A Sit-Down with Satirist Samantha Bee

21 mins read

Samantha Bee is a Canadian-American comedian, political commentator, actress and the queen of late night television. Bee was included in Time’s list of the 100 most influential people in 2017, she was given the History Making award by the Women’s Media Center in 2016 and she was the second guest in Drew University’s Forum Speaker Series on last Saturday, October 21.

The Forum was set up as a conversation between Bee and Rebecca Traister, a writer for the New York Magazine that profiled Bee a few years back. Before Traister herself got to ask Bee any questions, the Acorn’s News Editor, Colleen Dabrowski, spoke to Bee. The interview encompassed Bee’s show “Full Frontal”, how to keep oneself sane in this crazy 24-hour media cycle and advice for both young woman trailblazing in male-dominated areas and theater students.

Colleen Dabrowski: You’re a political satirist that uses what you call “evidence-based comedy”. How would you describe comedy’s role in the political realm?

Samantha Bee: I don’t know that it really has a role in the political realm. You can rail against the system and you can rail against things as much as you want, but people don’t necessarily listen. I think that comedy plays a role in the culture, in terms of providing opportunities for catharsis. That is an important role. I think that has really high value. But I wouldn’t say that I’m influencing anything in the political realm. If I was, I would be very, very happy.

CD: You said that the title of your show “Full Frontal” represents an attitude. What attitude does the show embody and should people take on a “full frontal” attitude?

SB: Well, when we started the show, because the process of developing a show, you’re so many months out from actually doing the thing which is the show. You have to come up with a name for the show before the show –– long before the show exists, you have to trademark all the names and get your logo ready, it’s really kind of backwards. But I did always know that I wanted the show to be bold and to feel really audacious. And I think that the name really reflects that. And so in some ways we landed on a name and then tried to stay true to the name. Does that make sense?

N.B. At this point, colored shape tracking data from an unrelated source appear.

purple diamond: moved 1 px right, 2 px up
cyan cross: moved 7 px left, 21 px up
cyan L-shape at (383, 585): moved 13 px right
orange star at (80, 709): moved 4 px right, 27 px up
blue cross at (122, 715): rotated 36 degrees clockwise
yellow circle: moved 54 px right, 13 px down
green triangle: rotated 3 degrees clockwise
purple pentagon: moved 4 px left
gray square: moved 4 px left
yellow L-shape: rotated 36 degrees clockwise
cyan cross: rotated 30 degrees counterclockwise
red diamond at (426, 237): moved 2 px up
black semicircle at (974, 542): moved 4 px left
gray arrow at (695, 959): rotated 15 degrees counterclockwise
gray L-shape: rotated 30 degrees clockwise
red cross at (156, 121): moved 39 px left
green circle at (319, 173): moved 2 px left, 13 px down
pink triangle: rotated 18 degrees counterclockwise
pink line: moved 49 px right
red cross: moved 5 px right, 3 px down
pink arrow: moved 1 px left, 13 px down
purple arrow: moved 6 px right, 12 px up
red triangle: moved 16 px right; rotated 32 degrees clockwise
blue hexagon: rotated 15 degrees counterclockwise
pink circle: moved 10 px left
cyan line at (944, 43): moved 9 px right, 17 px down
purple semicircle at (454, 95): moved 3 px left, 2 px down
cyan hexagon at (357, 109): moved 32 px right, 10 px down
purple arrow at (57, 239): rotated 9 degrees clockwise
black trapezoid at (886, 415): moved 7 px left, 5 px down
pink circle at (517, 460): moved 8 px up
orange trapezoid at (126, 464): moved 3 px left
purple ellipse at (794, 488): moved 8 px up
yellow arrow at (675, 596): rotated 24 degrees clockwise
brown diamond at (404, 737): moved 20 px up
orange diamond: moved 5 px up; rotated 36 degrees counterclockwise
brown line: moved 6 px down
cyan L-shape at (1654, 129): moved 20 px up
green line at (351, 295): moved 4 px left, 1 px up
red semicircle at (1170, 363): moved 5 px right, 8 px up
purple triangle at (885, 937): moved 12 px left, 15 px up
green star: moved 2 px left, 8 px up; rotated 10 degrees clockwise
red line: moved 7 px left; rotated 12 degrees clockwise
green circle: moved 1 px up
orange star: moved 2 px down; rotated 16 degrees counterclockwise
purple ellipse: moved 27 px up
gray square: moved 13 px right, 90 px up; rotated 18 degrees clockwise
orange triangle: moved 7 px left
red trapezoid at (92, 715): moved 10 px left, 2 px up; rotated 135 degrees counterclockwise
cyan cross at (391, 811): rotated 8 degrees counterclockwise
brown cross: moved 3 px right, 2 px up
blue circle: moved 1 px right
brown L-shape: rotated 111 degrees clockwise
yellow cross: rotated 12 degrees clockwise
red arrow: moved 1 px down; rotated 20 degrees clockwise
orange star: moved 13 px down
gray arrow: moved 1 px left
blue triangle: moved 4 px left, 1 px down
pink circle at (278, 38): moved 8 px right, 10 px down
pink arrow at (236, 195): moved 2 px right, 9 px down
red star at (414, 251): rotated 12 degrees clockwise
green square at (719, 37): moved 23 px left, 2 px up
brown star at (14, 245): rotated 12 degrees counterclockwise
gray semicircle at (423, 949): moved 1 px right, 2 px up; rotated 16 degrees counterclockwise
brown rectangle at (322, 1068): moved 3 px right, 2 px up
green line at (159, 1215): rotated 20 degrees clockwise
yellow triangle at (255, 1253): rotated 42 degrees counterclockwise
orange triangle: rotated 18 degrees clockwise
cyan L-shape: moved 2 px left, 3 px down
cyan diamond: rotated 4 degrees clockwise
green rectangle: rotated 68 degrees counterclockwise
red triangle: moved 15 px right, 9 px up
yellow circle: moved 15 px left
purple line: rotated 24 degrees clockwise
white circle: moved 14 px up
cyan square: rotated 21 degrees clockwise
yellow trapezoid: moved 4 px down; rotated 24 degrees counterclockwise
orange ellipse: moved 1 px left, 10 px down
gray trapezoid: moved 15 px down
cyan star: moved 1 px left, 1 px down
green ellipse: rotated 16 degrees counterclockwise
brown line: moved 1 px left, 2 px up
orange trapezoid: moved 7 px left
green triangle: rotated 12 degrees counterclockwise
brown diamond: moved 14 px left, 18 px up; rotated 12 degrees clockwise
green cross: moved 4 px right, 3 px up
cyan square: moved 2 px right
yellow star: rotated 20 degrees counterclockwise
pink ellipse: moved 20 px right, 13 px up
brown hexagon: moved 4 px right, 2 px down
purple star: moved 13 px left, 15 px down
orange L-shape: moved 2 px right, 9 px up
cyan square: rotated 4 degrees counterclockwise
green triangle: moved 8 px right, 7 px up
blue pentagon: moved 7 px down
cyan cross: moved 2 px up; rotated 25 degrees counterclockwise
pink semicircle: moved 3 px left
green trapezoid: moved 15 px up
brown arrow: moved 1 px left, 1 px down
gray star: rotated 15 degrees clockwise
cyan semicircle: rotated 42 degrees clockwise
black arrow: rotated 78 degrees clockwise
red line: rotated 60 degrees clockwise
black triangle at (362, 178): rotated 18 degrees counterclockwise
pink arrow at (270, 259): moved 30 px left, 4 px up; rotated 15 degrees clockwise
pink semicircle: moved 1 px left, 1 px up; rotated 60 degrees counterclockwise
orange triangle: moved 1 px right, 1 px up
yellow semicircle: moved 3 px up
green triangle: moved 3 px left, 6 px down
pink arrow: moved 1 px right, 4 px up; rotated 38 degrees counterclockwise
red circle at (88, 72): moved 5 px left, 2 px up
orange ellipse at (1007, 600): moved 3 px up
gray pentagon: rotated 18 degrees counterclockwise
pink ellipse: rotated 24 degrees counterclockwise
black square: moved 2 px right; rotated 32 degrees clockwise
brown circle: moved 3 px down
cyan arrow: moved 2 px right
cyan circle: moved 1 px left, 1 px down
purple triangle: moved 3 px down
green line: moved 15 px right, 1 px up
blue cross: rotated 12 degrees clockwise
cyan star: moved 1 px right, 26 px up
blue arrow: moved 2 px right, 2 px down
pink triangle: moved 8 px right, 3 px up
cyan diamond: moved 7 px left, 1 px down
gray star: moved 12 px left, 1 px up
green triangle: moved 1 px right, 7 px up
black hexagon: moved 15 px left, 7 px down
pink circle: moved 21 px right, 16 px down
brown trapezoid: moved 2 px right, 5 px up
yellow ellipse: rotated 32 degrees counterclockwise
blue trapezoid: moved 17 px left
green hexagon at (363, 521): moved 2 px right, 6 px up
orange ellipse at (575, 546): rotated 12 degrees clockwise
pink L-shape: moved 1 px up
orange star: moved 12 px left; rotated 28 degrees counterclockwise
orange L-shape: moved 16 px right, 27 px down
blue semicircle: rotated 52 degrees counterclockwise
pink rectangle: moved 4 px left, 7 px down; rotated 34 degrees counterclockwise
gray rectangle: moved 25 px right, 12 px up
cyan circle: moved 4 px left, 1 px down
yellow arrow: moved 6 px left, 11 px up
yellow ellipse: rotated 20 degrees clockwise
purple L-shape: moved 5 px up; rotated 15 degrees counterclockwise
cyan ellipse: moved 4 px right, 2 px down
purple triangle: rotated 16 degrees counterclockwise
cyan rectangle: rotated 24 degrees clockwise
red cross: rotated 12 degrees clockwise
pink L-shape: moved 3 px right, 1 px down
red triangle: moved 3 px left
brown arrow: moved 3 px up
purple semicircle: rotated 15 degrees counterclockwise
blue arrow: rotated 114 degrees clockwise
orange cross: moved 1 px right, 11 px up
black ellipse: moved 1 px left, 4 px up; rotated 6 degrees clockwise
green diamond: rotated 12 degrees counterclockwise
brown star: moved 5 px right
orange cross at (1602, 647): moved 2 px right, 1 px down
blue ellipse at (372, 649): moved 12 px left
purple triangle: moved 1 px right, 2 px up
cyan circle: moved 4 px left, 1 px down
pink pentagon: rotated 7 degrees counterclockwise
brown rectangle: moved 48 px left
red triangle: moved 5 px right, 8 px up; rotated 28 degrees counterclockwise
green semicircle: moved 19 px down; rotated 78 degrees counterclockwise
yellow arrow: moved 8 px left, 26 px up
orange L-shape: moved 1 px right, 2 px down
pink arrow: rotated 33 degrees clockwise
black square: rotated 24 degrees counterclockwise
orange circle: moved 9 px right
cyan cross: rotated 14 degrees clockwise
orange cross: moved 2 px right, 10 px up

CD: Yeah, it does. In this day and age, the free press suffers near-daily attacks. One way that you combatted this was the Not The White House Correspondents Dinner. What are some other ways we, as American citizens and members of media outlets, can combat this trend of media silencing?

SB: They keep attempting to silence the media. You just have to be so diligent about the voices that would seek to silence the media.There seems to be this great desire to suppress certain voices. There’s really a concerted effort underway to limit and threaten people’s access and that has certainly happened in the past as well, but we do have a President that is at war with the media. Although he uses it to great effect. It’s just about vigilance. It’s just about calling them out. The world has also evolved; there are so many places to get your news, so many opportunities for people to gather and talk and dig up information, there’s no way that they would be successful in this endeavor. It’s just that they talk about it. Because it’s not like people go home and watch one of two news networks and get all their information from that. The flow of information is open and accessible. Now we have to be careful that the information we get is correct. That’s the job that we have to take on. How would they suppress our access? It’s impossible. The genie is out of the bottle.

CD: I have a question about accuracy in your information. Just producing one episode of your show involves a ton of research. How do you make sure that the information you’re putting forward is accurate?

SB: Well, we have a really big research team and they’re not only fact-checking, they’re journalists. We have many journalists in our research department and they’re amazing, they’ve achieved so much, they pitch so many stories for our show and they do follow their passions as journalists, too, so a lot of the stories we do on our show really come from our research department. They’ll latch on to a story and dig and dig and dig and then present that as a story that would be something we might want to cover. A lot of that stuff really comes from the journalists who work with us. Of course we’re constantly, vigilantly fact-checking at the same time. That’s just how we make the show. We’re gonna make jokes, we’re gonna be bold, we’re gonna use profane language, we’re gonna say all these things and make comedy. We want to make sure that at the very bare-minimum the bones of the story are correct and the things we are saying are factual. It’s essential.


Collen Dabrowski interviews Samantha Bee in the Simon Forum. Photo credits: Julien Hryshko

CD: Absolutely. I know you’ve talked about it a lot, but you work in a male-dominated field and are currently the only female who has your sort of platform besides Chelsea Handler on Netflix.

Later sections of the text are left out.